◆ **WHAT THIS TASK INVOLVES**:
Below is a listing with pictures in it; transcribe exactly the lines from the one that has "pérdidas estimadas en" through the one that has "kiedy się o", and omit those pictures.

MATERIAL PROVIDED below:

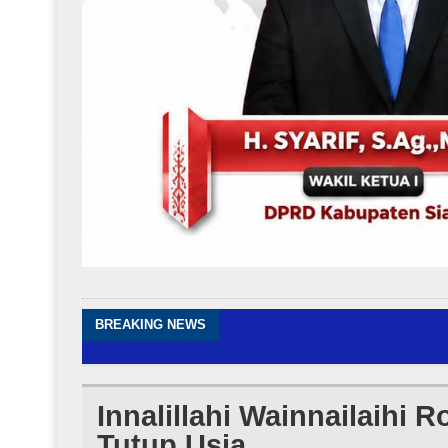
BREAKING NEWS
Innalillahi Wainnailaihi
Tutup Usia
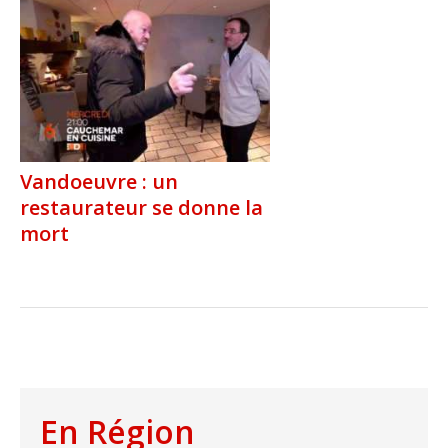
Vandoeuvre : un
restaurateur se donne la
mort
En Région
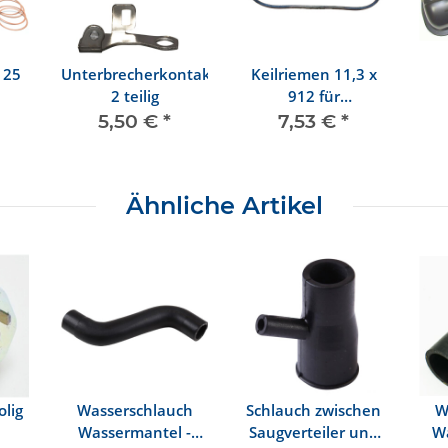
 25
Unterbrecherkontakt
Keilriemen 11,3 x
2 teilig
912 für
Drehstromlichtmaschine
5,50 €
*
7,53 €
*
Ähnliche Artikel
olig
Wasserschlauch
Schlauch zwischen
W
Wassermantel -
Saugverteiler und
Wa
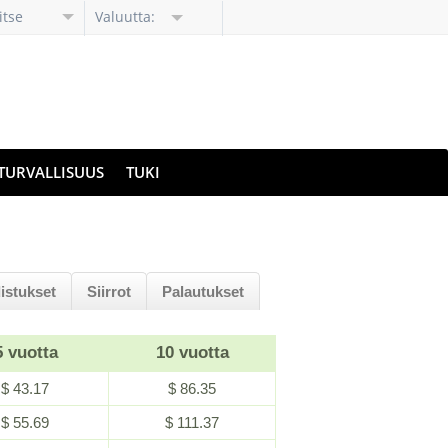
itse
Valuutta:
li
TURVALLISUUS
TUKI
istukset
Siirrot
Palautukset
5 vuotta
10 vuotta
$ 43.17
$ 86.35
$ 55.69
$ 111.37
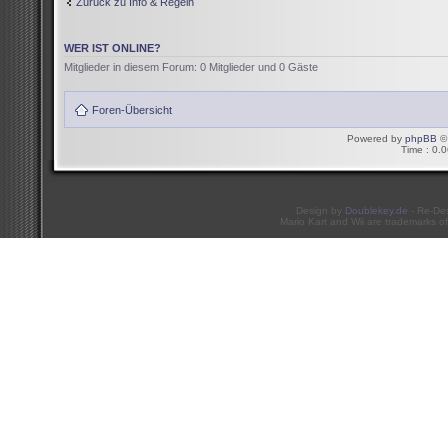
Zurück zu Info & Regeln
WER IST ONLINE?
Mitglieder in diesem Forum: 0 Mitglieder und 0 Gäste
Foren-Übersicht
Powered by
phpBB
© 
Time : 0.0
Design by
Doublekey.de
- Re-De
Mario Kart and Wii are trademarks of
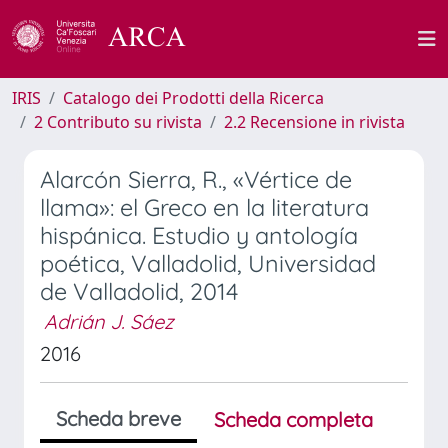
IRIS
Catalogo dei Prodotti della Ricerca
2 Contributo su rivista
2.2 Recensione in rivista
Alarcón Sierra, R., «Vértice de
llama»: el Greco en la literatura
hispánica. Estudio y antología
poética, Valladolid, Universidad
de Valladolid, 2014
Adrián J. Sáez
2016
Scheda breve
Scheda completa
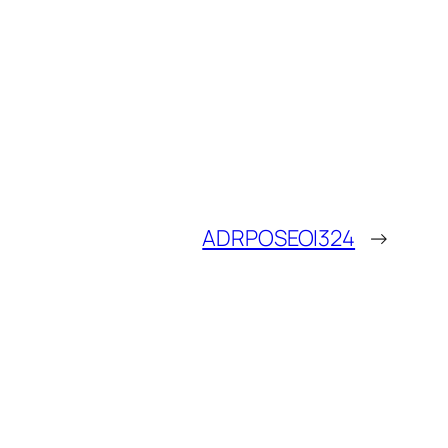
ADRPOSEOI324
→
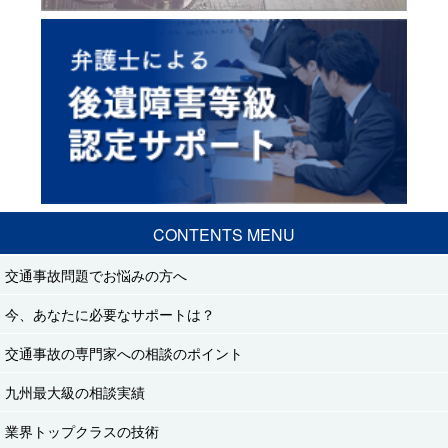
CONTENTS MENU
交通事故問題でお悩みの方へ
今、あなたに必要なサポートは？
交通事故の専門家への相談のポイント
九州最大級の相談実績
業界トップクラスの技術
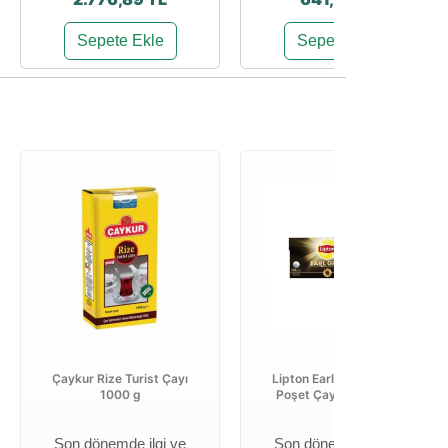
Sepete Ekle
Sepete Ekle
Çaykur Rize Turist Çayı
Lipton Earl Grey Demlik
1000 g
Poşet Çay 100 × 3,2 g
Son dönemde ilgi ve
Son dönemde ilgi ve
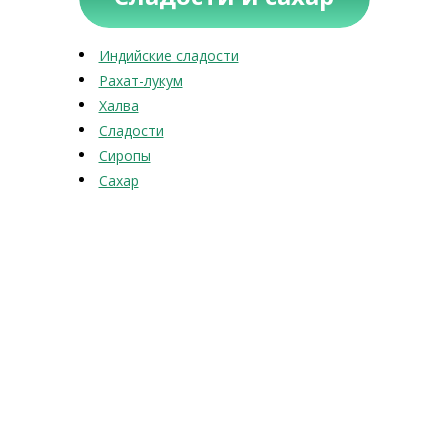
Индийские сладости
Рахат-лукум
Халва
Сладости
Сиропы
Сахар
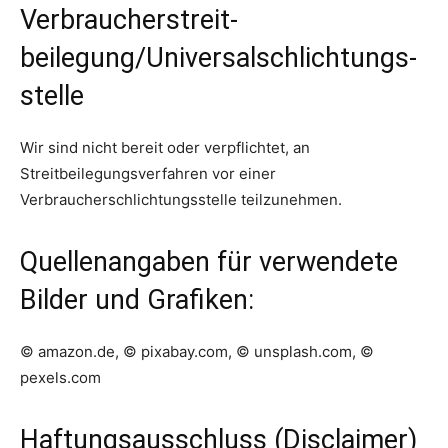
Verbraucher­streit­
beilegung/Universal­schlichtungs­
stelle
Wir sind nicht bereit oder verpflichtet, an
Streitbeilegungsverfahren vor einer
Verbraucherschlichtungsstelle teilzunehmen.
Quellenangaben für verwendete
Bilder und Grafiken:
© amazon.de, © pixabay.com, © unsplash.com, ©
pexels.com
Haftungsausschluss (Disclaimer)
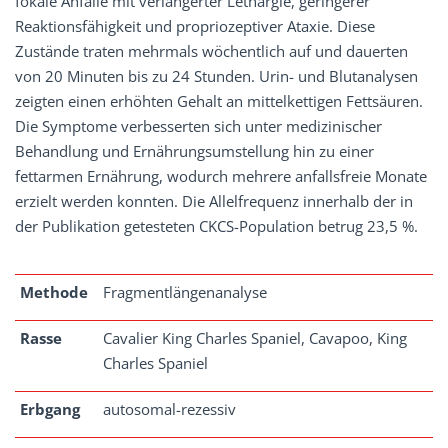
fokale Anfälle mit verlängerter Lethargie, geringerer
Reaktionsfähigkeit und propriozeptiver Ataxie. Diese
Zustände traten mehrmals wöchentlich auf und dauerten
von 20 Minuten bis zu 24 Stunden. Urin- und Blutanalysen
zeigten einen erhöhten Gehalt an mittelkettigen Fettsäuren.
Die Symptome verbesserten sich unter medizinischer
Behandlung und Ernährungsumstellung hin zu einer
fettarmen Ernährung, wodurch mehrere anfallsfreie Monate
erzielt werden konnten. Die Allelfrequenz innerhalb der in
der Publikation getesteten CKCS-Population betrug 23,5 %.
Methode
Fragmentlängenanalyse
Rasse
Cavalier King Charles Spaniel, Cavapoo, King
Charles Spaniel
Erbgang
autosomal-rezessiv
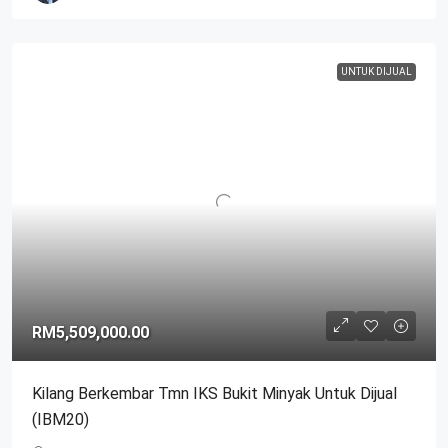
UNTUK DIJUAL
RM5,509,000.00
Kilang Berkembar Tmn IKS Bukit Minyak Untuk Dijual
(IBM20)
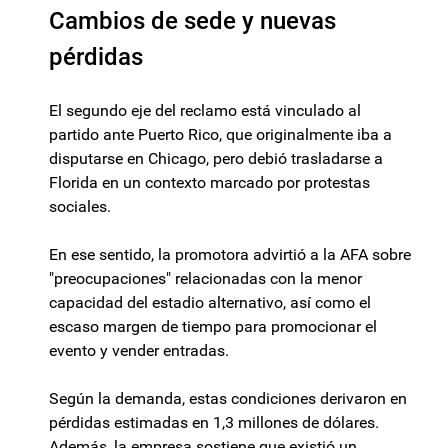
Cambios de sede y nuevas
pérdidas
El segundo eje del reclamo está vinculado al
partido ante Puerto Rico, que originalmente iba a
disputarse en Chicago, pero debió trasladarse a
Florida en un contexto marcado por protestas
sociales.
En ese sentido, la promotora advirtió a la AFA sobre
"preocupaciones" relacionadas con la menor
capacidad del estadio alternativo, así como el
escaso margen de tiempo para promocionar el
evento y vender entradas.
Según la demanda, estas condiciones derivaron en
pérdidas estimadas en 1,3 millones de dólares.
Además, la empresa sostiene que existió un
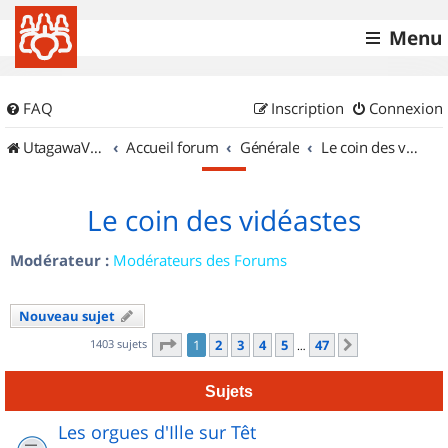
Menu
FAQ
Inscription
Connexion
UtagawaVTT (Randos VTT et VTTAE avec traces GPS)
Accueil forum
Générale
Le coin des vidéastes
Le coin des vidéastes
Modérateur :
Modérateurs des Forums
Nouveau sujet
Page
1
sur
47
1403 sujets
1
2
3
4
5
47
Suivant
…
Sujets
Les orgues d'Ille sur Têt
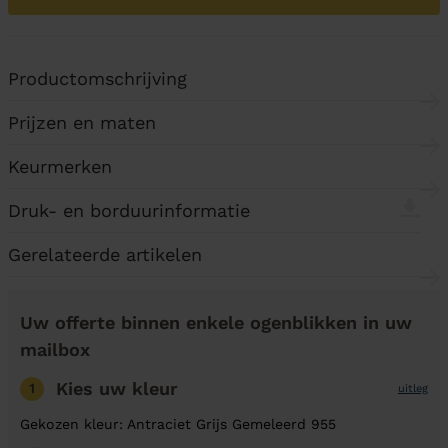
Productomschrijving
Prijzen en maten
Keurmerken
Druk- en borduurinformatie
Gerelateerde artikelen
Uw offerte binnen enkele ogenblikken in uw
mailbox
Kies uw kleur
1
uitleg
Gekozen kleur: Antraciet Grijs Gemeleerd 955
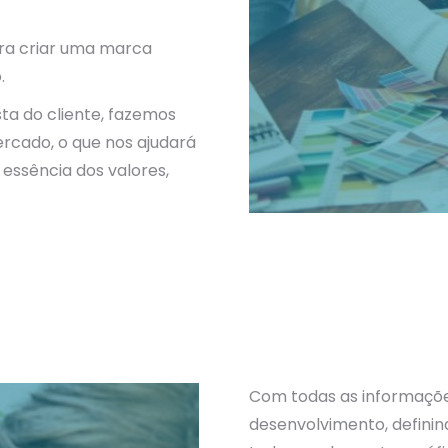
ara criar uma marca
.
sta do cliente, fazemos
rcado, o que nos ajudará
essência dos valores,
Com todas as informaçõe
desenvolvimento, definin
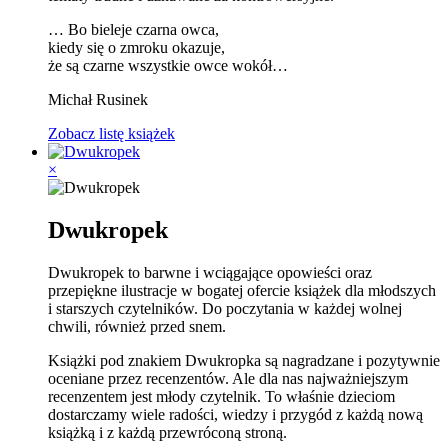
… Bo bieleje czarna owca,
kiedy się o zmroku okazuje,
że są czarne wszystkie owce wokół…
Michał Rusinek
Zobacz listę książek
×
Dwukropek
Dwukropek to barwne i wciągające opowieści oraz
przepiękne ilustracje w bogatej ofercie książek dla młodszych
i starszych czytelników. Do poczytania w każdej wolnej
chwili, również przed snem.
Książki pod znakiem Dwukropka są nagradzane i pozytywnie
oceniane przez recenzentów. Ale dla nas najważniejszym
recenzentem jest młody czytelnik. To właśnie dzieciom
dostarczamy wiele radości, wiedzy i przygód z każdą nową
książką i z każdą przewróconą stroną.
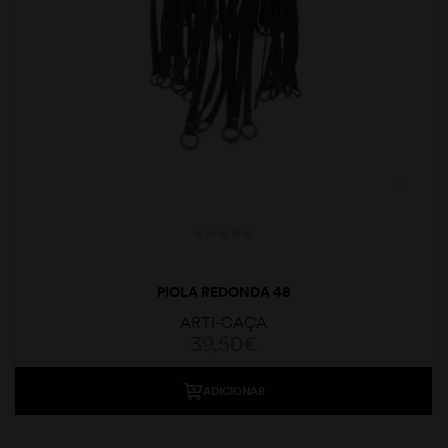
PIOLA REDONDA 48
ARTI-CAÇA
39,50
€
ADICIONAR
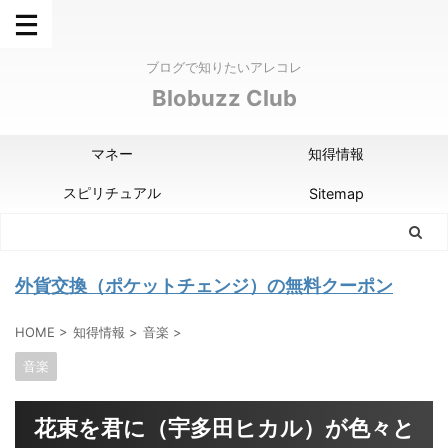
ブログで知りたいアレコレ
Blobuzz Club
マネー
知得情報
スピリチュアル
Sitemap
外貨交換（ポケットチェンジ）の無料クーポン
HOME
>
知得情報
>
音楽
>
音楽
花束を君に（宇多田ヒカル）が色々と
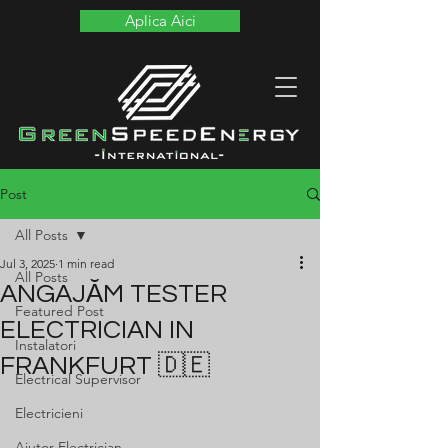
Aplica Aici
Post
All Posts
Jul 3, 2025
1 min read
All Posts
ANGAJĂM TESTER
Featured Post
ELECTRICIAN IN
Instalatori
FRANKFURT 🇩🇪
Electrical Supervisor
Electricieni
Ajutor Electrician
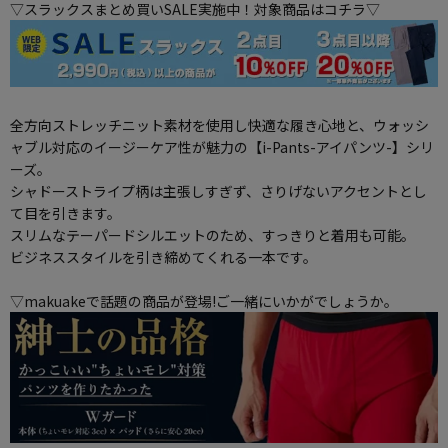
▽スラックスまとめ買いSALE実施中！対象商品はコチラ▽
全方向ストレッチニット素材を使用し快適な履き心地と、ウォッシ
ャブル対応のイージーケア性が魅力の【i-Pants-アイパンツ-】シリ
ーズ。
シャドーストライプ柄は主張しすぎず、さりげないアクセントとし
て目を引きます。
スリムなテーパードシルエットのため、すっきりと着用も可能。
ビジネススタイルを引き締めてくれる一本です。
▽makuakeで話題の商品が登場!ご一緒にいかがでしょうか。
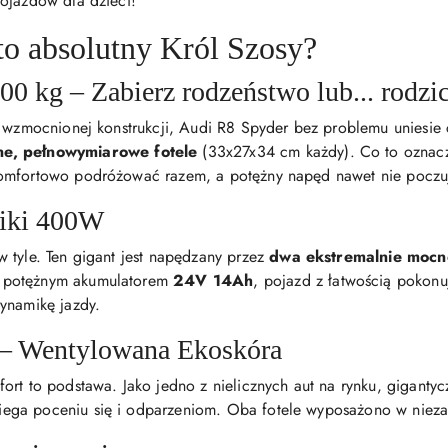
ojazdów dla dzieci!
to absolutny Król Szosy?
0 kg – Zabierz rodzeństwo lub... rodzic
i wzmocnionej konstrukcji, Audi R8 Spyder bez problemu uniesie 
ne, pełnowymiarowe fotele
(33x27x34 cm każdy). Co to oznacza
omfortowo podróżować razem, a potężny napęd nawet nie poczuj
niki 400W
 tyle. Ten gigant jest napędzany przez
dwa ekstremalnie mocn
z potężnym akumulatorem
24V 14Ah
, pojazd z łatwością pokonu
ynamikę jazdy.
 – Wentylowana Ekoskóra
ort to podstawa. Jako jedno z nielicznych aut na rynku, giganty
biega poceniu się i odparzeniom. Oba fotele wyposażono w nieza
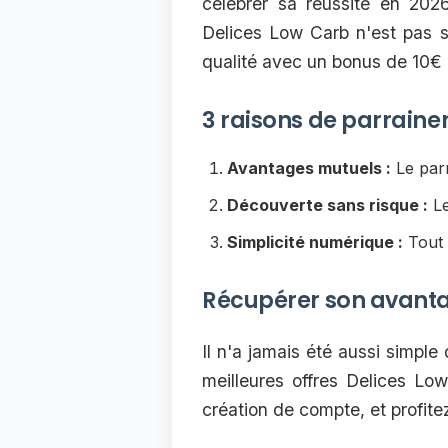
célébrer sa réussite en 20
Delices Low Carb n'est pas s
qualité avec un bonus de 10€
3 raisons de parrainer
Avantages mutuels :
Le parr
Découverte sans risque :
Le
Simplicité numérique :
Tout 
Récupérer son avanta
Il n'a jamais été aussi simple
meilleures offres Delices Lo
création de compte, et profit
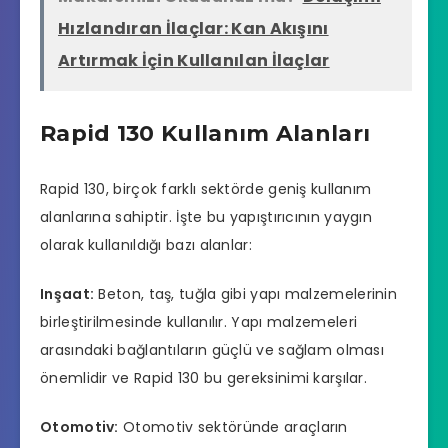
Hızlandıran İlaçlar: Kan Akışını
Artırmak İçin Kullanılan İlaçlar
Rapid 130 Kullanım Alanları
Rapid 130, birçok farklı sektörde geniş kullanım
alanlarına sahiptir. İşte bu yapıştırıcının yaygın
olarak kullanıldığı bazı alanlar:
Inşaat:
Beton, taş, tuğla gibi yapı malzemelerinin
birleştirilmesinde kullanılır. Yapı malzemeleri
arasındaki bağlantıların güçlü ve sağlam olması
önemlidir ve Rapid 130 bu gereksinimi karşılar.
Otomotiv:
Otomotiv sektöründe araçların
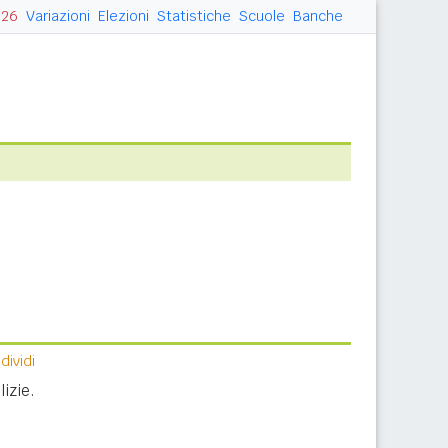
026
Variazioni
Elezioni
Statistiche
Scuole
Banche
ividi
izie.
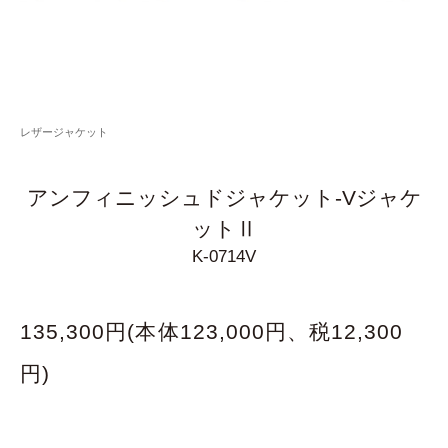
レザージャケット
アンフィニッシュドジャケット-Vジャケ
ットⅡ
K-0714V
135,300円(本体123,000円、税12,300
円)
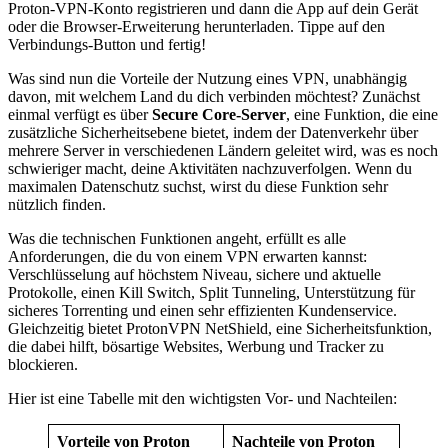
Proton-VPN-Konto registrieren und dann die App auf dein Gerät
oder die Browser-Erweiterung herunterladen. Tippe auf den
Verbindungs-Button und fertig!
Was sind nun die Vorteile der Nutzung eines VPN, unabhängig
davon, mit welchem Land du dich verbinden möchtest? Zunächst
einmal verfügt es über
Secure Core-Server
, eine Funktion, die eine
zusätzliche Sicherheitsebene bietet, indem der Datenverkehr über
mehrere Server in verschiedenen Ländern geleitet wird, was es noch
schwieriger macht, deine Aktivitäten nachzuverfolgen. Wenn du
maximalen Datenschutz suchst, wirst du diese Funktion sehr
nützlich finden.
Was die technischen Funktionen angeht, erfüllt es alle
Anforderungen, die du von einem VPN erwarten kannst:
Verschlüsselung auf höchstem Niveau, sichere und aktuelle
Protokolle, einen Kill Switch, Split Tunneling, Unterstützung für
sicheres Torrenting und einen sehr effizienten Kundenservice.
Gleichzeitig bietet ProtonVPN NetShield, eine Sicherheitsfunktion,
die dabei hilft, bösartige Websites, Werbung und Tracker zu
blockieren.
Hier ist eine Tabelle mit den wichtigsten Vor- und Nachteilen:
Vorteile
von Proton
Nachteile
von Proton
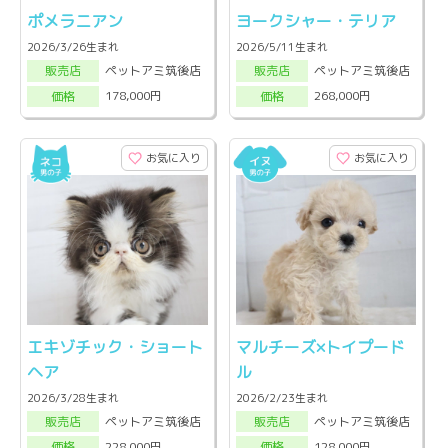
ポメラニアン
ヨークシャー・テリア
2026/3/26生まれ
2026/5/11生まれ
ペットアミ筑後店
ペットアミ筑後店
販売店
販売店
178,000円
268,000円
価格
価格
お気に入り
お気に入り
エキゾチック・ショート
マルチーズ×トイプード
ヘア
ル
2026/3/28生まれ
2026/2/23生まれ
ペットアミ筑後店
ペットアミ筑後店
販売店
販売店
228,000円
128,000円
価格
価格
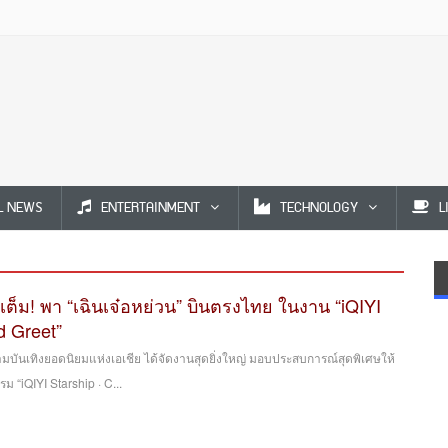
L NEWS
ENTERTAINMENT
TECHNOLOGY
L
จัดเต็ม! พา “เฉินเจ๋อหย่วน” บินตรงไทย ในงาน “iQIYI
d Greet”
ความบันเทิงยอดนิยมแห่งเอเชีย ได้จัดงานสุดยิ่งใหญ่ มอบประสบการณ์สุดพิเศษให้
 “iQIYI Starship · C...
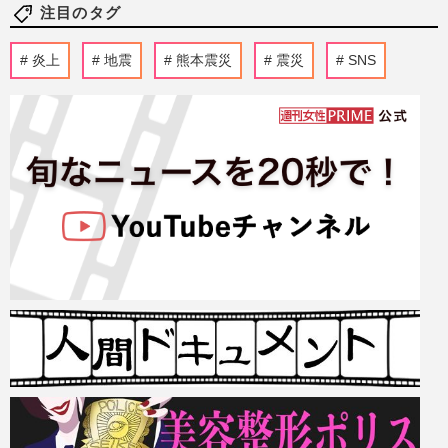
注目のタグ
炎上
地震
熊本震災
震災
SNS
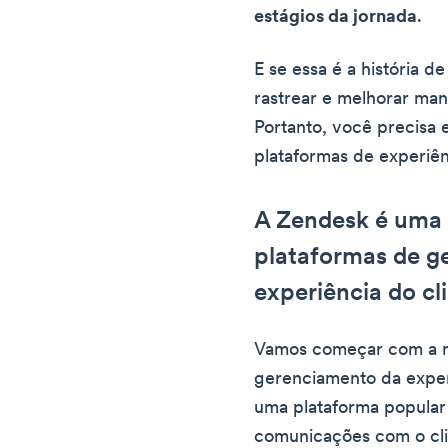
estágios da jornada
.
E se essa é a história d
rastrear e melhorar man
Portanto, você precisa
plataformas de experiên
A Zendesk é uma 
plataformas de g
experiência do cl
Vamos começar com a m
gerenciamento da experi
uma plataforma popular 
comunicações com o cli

End of MATERIAL PROVIDED.

◆ **EXERCISE RESULT**:
pérdidas estimadas en 1,3 millones de dólares.
Además, la empresa sostiene que existió un
Menu
FAQ
Inscription
Connexion
UtagawaVTT (Randos VTT et VTTAE avec traces GPS)
Accueil forum
Générale
Le coin des vidéastes
Le coin des vidéastes
Modérateur :
Modérateurs des Forums
Nouveau sujet
Page
1
sur
47
1403 sujets
1
2
3
4
5
47
Suivant
…
Sujets
Les orgues d'Ille sur Têt
Productomschrijving
Prijzen en maten
Keurmerken
Druk- en borduurinformatie
Gerelateerde artikelen
Uw offerte binnen enkele ogenblikken in uw
mailbox
Kies uw kleur
1
uitleg
Gekozen kleur: Antraciet Grijs Gemeleerd 955
ara criar uma marca
.
sta do cliente, fazemos
rcado, o que nos ajudará
essência dos valores,
Com todas as informaçõe
desenvolvimento, definin
… Bo bieleje czarna owca,
kiedy się o zmroku okazuje,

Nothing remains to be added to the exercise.